Becoming Bilingual for Children with Developmental Delays

If you want to teach your child with a language delay to speak two languages but were afraid it wouldn’t be possible or even worse, could be harmful, you’re in for good news! Learning two languages is possible and beneficial for children with language delays. Here is what the research is saying about learning two languages for our children with developmental delays


  • Learning two languages will not slow down your child’s language development.


Teaching your child your native language will not slow down his progress in learning English (or whichever language is the official language of your country.)  Studies have shown that learning two languages will not further delay your child’s language or cause your child to become confused. Your child may find learning language to be difficult, which is why hopefully you are working closely with her speech therapist and other childhood educators to find how she best learns language. Even though learning language may seem challenging for her, she is still very capable of learning two languages. Almost all children who are capable of speaking one language are capable of speaking two languages. In fact, learning two languages has many benefits.


  • The brain benefits from being bilingual!


There are many benefits for the brain of a bilingual child. Billingual children have shown greater abilities in their attention span and their memory. Although these same studies have not been done on children with language delays, these are skills that children with language delays often struggle with and learning two languages may provide them with another way to sharpen these thinking skills. Children with language delays may also gain more awareness of language, how language works, and how it sounds by comparing two different languages.


  • Your child benefits socially from being bilingual.


A child who can speak the language spoken by his family and his community as well as the official language will have more opportunities to practice language, to socialize, and to feel included. Bilingual children also show better perspective taking skills, meaning it gives them a boost in learning to look at something from another person’s point of view.


  • A baby’s brain has more flexibility in learning two languages but it is never too late!

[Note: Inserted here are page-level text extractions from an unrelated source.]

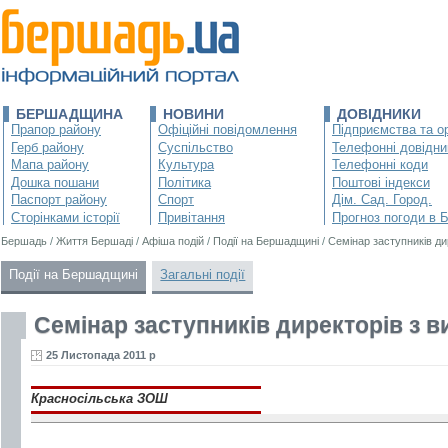
БЕРШАДЩИНА
НОВИНИ
ДОВІДНИКИ
Прапор району
Офіційні повідомлення
Підприємства та ор
Герб району
Суспільство
Телефонні довідни
Мапа району
Культура
Телефонні коди
Дошка пошани
Політика
Поштові індекси
Паспорт району
Спорт
Дім. Сад. Город.
Сторінками історії
Привітання
Прогноз погоди в 
Бершадь
/
Життя Бершаді
/
Афіша подій
/
Події на Бершадщині
/
Семінар заступників ди
Події на Бершадщині
Загальні події
Семінар заступників директорів з в
25 Листопада 2011 р
Красносільська ЗОШ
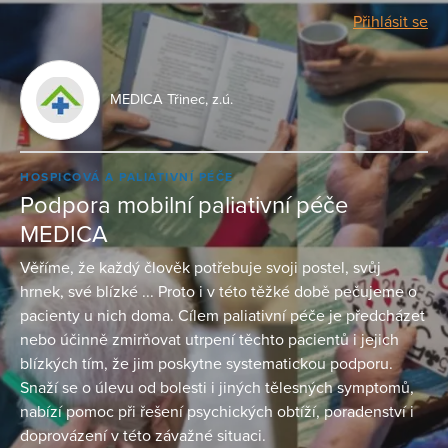
Přihlásit se
MEDICA Třinec, z.ú.
HOSPICOVÁ A PALIATIVNÍ PÉČE
Podpora mobilní paliativní péče
MEDICA
Věříme, že každý člověk potřebuje svoji postel, svůj
hrnek, své blízké ... Proto i v této těžké době pečujeme o
pacienty u nich doma. Cílem paliativní péče je předcházet
nebo účinně zmirňovat utrpení těchto pacientů i jejich
blízkých tím, že jim poskytne systematickou podporu.
Snaží se o úlevu od bolesti i jiných tělesných symptomů,
nabízí pomoc při řešení psychických obtíží, poradenství i
doprovázení v této závažné situaci.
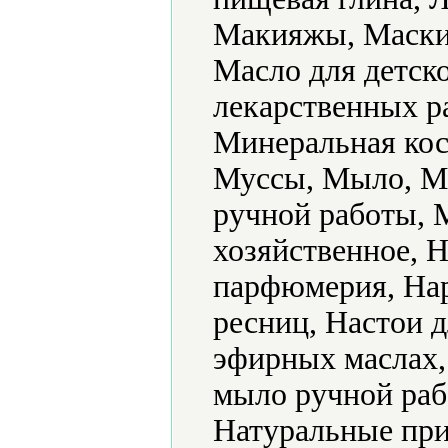
Макияжы, Маски,
Масло для детск
лекарственных р
Минеральная кос
Муссы, Мыло, М
ручной работы, 
хозяйственное, 
парфюмерия, На
ресниц, Настои д
эфирных маслах,
мыло ручной раб
Натуральные при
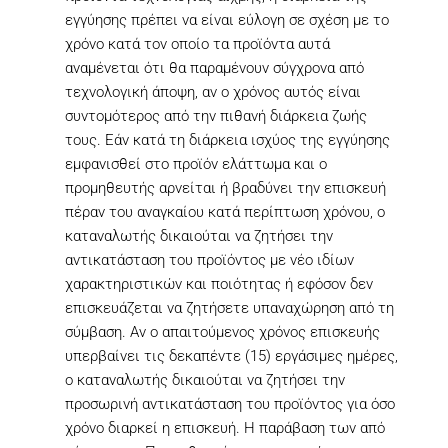
εγγύησης πρέπει να είναι εύλογη σε σχέση με το
χρόνο κατά τον οποίο τα προϊόντα αυτά
αναμένεται ότι θα παραμένουν σύγχρονα από
τεχνολογική άποψη, αν ο χρόνος αυτός είναι
συντομότερος από την πιθανή διάρκεια ζωής
τους. Εάν κατά τη διάρκεια ισχύος της εγγύησης
εμφανισθεί στο προϊόν ελάττωμα και ο
προμηθευτής αρνείται ή βραδύνει την επισκευή
πέραν του αναγκαίου κατά περίπτωση χρόνου, ο
καταναλωτής δικαιούται να ζητήσει την
αντικατάσταση του προϊόντος με νέο ιδίων
χαρακτηριστικών και ποιότητας ή εφόσον δεν
επισκευάζεται να ζητήσετε υπαναχώρηση από τη
σύμβαση. Αν ο απαιτούμενος χρόνος επισκευής
υπερβαίνει τις δεκαπέντε (15) εργάσιμες ημέρες,
ο καταναλωτής δικαιούται να ζητήσει την
προσωρινή αντικατάσταση του προϊόντος για όσο
χρόνο διαρκεί η επισκευή. Η παράβαση των από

       In some cases, children do show more flexibility and ability to be fluent in languages when taught both languages at the same time from the time he is a baby. Please understand though this does not mean you translate everything you’re saying to your child (please see handout on how to teach two languages to avoid some common mistakes.) Stronger vocabularies, longer sentences, and less grammatical errors in both languages happen when babies have exposure to both languages from birth. Even if you don’t speak the official language fluently, you can work with early educators, family members, and friends to help support learning both languages.


  • Yes, it will require a little more planning on the part of everyone working with your child.


If your child has a language delay, you’ll need to consider how you’ll give him the reinforcement he needs to learn both languages. Some parents take for granted that their child will be bilingual just by speaking to him during your daily routine. While this may be true for some children, if your child has special needs, he is going to need more active opportunities to learn your home language and the official language spoken outside the home. For more information on the research, please click on this link to visit the bilingual blog.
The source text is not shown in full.